■ Problem statement
Leave every picture out. Set down all the lines below exactly.

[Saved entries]
------------------------------------------------

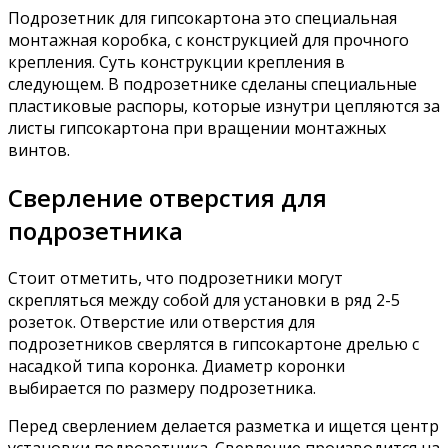
Подрозетник для гипсокартона это специальная
монтажная коробка, с конструкцией для прочного
крепления. Суть конструкции крепления в
следующем. В подрозетнике сделаны специальные
пластиковые распоры, которые изнутри цепляются за
листы гипсокартона при вращении монтажных
винтов.
Сверление отверстия для
подрозетника
Стоит отметить, что подрозетники могут
скрепляться между собой для установки в ряд 2-5
розеток. Отверстие или отверстия для
подрозетников сверлятся в гипсокартоне дрелью с
насадкой типа коронка. Диаметр коронки
выбирается по размеру подрозетника.
Перед сверлением делается разметка и ищется центр
установки подрозетника. Сверление производится на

------------------------------------------------

■ Output of the task
Подрозетник для гипсокартона это специальная
монтажная коробка, с конструкцией для прочного
крепления. Суть конструкции крепления в
следующем. В подрозетнике сделаны специальные
пластиковые распоры, которые изнутри цепляются за
листы гипсокартона при вращении монтажных
винтов.
Сверление отверстия для
подрозетника
Стоит отметить, что подрозетники могут
скрепляться между собой для установки в ряд 2-5
розеток. Отверстие или отверстия для
подрозетников сверлятся в гипсокартоне дрелью с
насадкой типа коронка. Диаметр коронки
выбирается по размеру подрозетника.
Перед сверлением делается разметка и ищется центр
установки подрозетника. Сверление производится на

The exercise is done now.